There are interesting things happening ‘out there’ in the paintings themselves. I
just keep getting reminded that what’s ‘out there’ is affected by my observing it.
Just as in studying a religious image, but in a different register perhaps, the viewer
is continually brought back to the issue of their relationship to it.
I get up close and study the way the edges are dealt with. In some of these paintings
Blannin takes the paint (always very neatly) around the edge, whereas in others the
paint stops right there. The edge is important: that this object/image starts and
ends here. The edge of the painting is its own frame, marking out the object-of-worth-in-its-own-right.
While it would be too speculative to suggest a passage here from icon to idol, there
is a movement from referential image to autonomous object, and one that appears quite
in line with the Reformation attitude to visual art, in which, for religious reasons,
images should be kept entirely secular. Such an argument links for me to the separation
of church and state, the contemporary merging of which is turning out very badly.
Katrina Blannin, Tabernacle, 2016, Acrylic on flax, 30 x 30 cm, Image copyright of
the artist, photo by Ben Deakin
In Tabernacle, a larger central circle, this time in a deep red, is surrounded by
small red discs in the corners and white ones in a cross-formation. If in Green in
Four Directions the central circle seems to be held in place by the corner circles,
in Tabernacle the cross-formation fulfils this function; the darker red discs in
the corners almost disappear, as they are closer in tonal value to the black ground.
Blannin’s images are constructed in layers of semi-transparent paint. ‘Staining’
seems almost the right word for it, and it results in sonorous tones and subtle hues
that hint at the method of their own production; the process is evidenced although
not explicitly documented. If in the source imagery the meanings are layered, in
the paintings the physical output is layered, which also leads to meaning of a different
kind, empty of content, generalised, abstract. The layering of meaning in these works
is imminent rather than transcendent. Whatever narrative is contained here is held
within the image as the record of its making, much as we all carry around in our
own bodies the narrative of how we came to be this way. But is there symbolic meaning?
It is difficult not to see in Green in Four Directions and in Tabernacle a symbol
of the empty tomb, especially now that we know about the source imagery.
These are smart paintings, quite beautiful in their own right, and knowledge of the
source material adds a level of complexity to their interpretation that is new in
Blannin’s output. Or is it? The series of hexads, which have become characteristic
of her work prior to this show, are the result of a systems approach to abstraction.
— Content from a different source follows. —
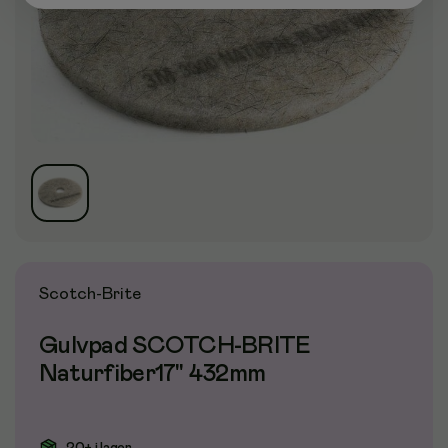
Scotch-Brite
Gulvpad SCOTCH-BRITE
Naturfiber17" 432mm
The question she now seems to be asking in relation to this new source might be “what
(geometric) system underpins the construction?” The task of deciphering the connection
to the source is not much different to that of working out the systems upon which
some of her other works are predicated. In both sets of production it is how the
word becomes flesh; the relationship between system and resultant image, between
abstract and concrete, pattern and material presence that interests me, as well as
the fundamental relationship, or indeed difference, between the artist’s physical
construction and the perceptual construction of the viewer.
Katrina Blannin, Annodam, is on show at Jessica Carlisle until 9 April.